* YOUR GOAL
Word for word, copy the records and drop the pictures.

Start of DATA IN THIS EXERCISE

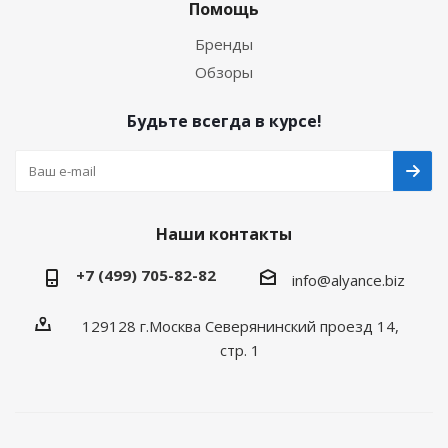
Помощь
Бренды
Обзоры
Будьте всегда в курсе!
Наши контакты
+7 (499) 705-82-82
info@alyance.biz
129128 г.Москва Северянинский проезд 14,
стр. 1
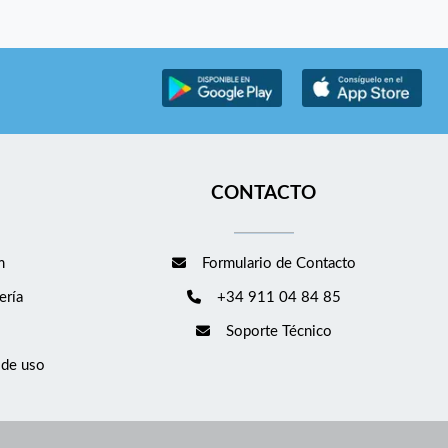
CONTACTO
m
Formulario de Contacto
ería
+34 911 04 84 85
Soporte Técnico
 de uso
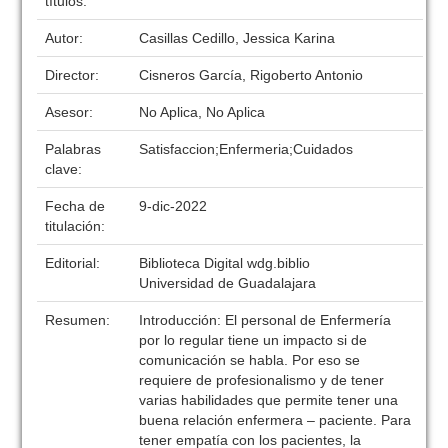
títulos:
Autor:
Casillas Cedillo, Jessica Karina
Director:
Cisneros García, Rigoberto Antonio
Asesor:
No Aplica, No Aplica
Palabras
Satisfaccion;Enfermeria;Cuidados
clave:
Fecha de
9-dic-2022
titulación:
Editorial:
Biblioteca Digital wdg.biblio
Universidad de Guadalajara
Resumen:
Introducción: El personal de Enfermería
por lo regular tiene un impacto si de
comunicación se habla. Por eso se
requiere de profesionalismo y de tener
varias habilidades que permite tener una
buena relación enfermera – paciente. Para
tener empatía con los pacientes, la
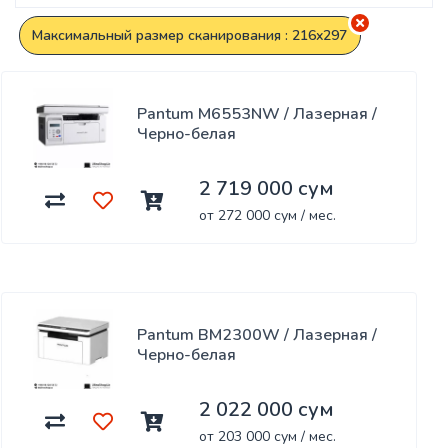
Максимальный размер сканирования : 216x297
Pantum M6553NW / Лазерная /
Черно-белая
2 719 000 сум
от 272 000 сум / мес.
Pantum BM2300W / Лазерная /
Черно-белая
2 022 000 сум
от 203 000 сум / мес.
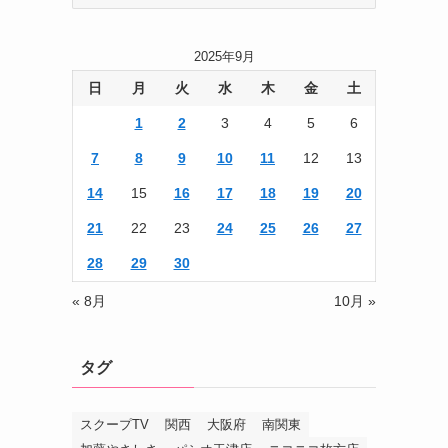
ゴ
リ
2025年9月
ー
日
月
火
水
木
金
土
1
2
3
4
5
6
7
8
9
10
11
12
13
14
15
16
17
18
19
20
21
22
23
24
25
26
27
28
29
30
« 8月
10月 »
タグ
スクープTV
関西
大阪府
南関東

End of DATA IN THIS EXERCISE

* YOUR RESPONSE
Помощь
Бренды
Обзоры
Будьте всегда в курсе!
Наши контакты
+7 (499) 705-82-82
info@alyance.biz
129128 г.Москва Северянинский проезд 14,
стр. 1
CONTACTO
m
Formulario de Contacto
ería
+34 911 04 84 85
Soporte Técnico
 de uso
títulos:
Autor:
Casillas Cedillo, Jessica Karina
Director:
Cisneros García, Rigoberto Antonio
Asesor:
No Aplica, No Aplica
Palabras
Satisfaccion;Enfermeria;Cuidados
clave:
Fecha de
9-dic-2022
titulación:
Editorial:
Biblioteca Digital wdg.biblio
Universidad de Guadalajara
Resumen:
Introducción: El personal de Enfermería
por lo regular tiene un impacto si de
comunicación se habla. Por eso se
requiere de profesionalismo y de tener
varias habilidades que permite tener una
buena relación enfermera – paciente. Para
tener empatía con los pacientes, la
Максимальный размер сканирования : 216x297
Pantum M6553NW / Лазерная /
Черно-белая
2 719 000 сум
от 272 000 сум / мес.
Pantum BM2300W / Лазерная /
Черно-белая
2 022 000 сум
от 203 000 сум / мес.
ゴ
リ
2025年9月
ー
日
月
火
水
木
金
土
1
2
3
4
5
6
7
8
9
10
11
12
13
14
15
16
17
18
19
20
21
22
23
24
25
26
27
28
29
30
« 8月
10月 »
タグ
スクープTV
関西
大阪府
南関東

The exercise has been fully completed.